Entries taken from a collection:
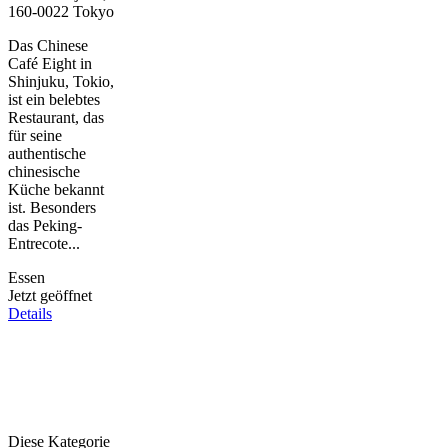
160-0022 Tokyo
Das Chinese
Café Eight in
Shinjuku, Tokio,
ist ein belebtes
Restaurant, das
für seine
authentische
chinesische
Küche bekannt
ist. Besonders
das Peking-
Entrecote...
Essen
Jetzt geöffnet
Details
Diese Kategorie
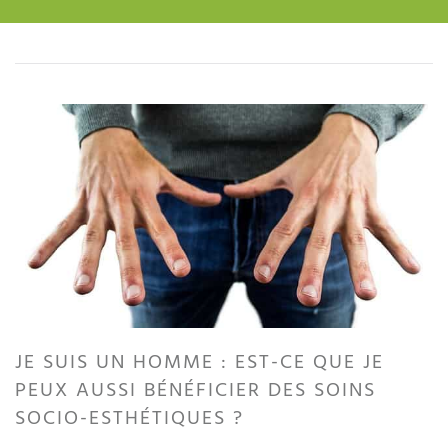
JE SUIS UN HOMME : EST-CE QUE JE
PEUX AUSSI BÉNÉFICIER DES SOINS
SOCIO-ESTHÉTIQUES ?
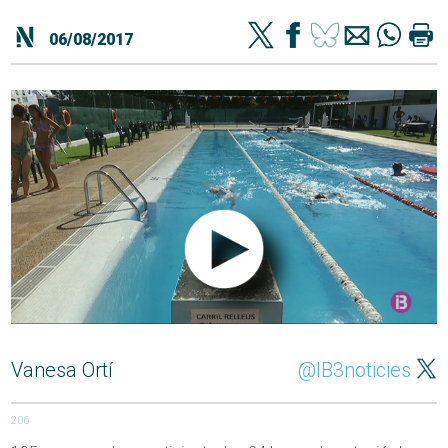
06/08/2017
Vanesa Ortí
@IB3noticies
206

= WHAT NEEDS TO BE DONE =
A word-for-word copy of the lines from the one with "Diese Kategorie" through the last line of the data above is required, with both end lines included and no pictures.

= WORKED SOLUTION =
Diese Kategorie
JE SUIS UN HOMME : EST-CE QUE JE
PEUX AUSSI BÉNÉFICIER DES SOINS
SOCIO-ESTHÉTIQUES ?
06/08/2017
Vanesa Ortí
@IB3noticies
206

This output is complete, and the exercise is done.